Mesmo cientes de que será impossível reparar todos os traumas presentes e - sobretudo - futuros à saúde psicológica e moral de meninos e meninas sacrificados à sanha mórbida de adultos criminosos, o governo e a sociedade, com decisivo apoio dos meios de comunicação, estão se mobilizando para pôr um ponto final na pornografia infantil na rede.
Em sua esfera de competência, o Ministério da Justiça, por meio da Polícia Federal, aprofunda as investigações para identificar os emissores e receptores dessas imagens com base em lei recente que permite o rastreamento de fluxos de informação nas linhas telefônicas que ligam os computadores à Internet. Nossa expectativa é que, em dez dias, cheguemos aos primeiros resultados concretos, com a comprovação de denúncias e nomes de envolvidos, para a tomada das providências penais cabíveis.

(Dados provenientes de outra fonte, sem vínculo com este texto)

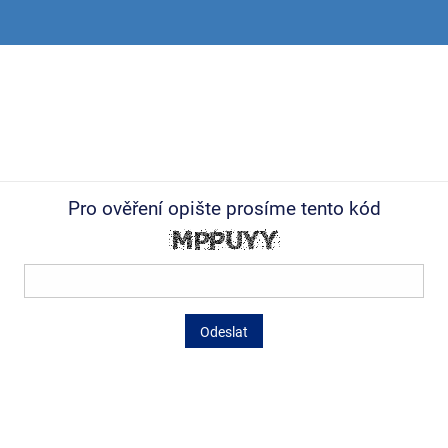
Pro ověření opište prosíme tento kód
Odeslat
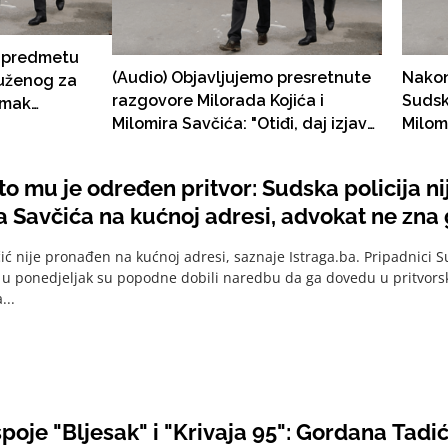
 predmetu
(Audio) Objavljujemo presretnute
Nakon
tuženog za
razgovore Milorada Kojića i
Sudsk
imak
Milomira Savčića: "Otiđi, daj izjavu,
Milom
 Savčića
Gordana se protivi tvom
advok
hapšenju"
o mu je određen pritvor: Sudska policija ni
 Savčića na kućnoj adresi, advokat ne zna 
ić nije pronađen na kućnoj adresi, saznaje Istraga.ba. Pripadnici S
u ponedjeljak su popodne dobili naredbu da ga dovedu u pritvorsku
...
poje "Bljesak" i "Krivaja 95": Gordana Tadić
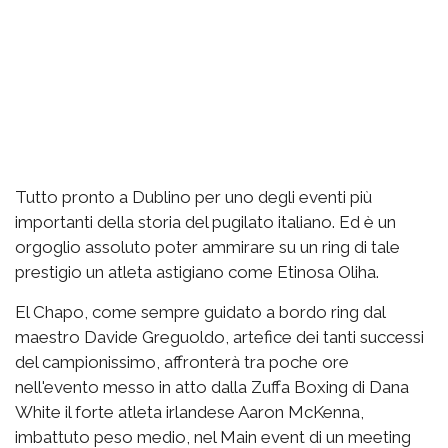
Tutto pronto a Dublino per uno degli eventi più
importanti della storia del pugilato italiano. Ed è un
orgoglio assoluto poter ammirare su un ring di tale
prestigio un atleta astigiano come Etinosa Oliha.
El Chapo, come sempre guidato a bordo ring dal
maestro Davide Greguoldo, artefice dei tanti successi
del campionissimo, affronterà tra poche ore
nell'evento messo in atto dalla Zuffa Boxing di Dana
White il forte atleta irlandese Aaron McKenna,
imbattuto peso medio, nel Main event di un meeting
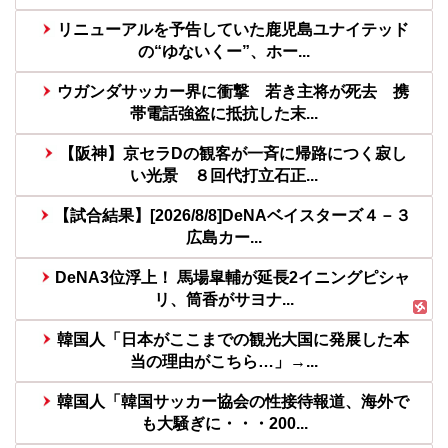
リニューアルを予告していた鹿児島ユナイテッド
の“ゆないくー”、ホー...
ウガンダサッカー界に衝撃 若き主将が死去 携
帯電話強盗に抵抗した末...
【阪神】京セラDの観客が一斉に帰路につく寂し
い光景 ８回代打立石正...
【試合結果】[2026/8/8]DeNAベイスターズ４－３
広島カー...
DeNA3位浮上！ 馬場皐輔が延長2イニングピシャ
リ、筒香がサヨナ...
韓国人「日本がここまでの観光大国に発展した本
当の理由がこちら…」→...
韓国人「韓国サッカー協会の性接待報道、海外で
も大騒ぎに・・・200...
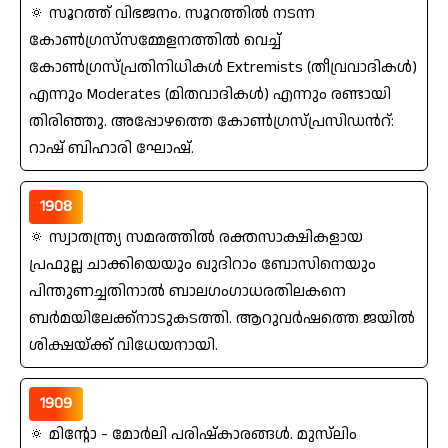
🔅 സൂറത്ത്‌ വിഭജനം. സൂറത്തില്‍ നടന്ന
കോണ്‍ഗ്രസ്‌സമ്മേളനത്തില്‍ വെച്ച്‌
കോണ്‍ഗ്രസ്‌പ്രതിനിധികൾ Extremists (തീവ്രവാദികൾ)
എന്നും Moderates (മിതവാദികൾ) എന്നും രണ്ടായി
തിരിഞ്ഞു. അപ്പോഴത്തെ കോണ്‍ഗ്രസ്‌പ്രസിഡന്‍റ്‌:
റാഷ്‌ ബിഹാരി ഘോഷ്‌.
1908
🔅 സ്വാതന്ത്ര്യ സമരത്തില്‍ രക്തസാക്ഷികളായ
പ്രഫുല്ല ചാക്കിയെയും ഖുദിറാം ബോസിനെയും
പിന്തുണച്ചതിനാല്‍ ബാലഗംഗാധരതിലകനെ
ബര്‍മയിലേക്ക്‌നാടുകടത്തി. ആറുവര്‍ഷത്തെ ജയില്‍
ശിക്ഷയ്ക്ക്‌ വിധേയനായി.
1909
🔅 മിന്റോ - മോര്‍ലി പരിഷ്‌കാരങ്ങൾ. മുസ്‌ലിം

Desde já, porém, considero que as punições previstas no Estatuto da Criança e do Adolescente são inaceitavelmente leves para crime tão ignóbil. Por isso, o ministério já prepara projeto que o governo encaminhará ao Congresso visando ao agravamento da pena para pessoas condenadas por promoção, divulgação e comercialização de pornografia infantil.
Nesse meio tempo, é importante lembrar que as Superintendências da Polícia Federal ou os Ministérios Públicos nos estados continuam recebendo denúncias telefônicas contra as máfias da pedofilia digital. A solidariedade indignada e vigilante de todos nós derrotará esses profanadores da infância brasileira e mundial.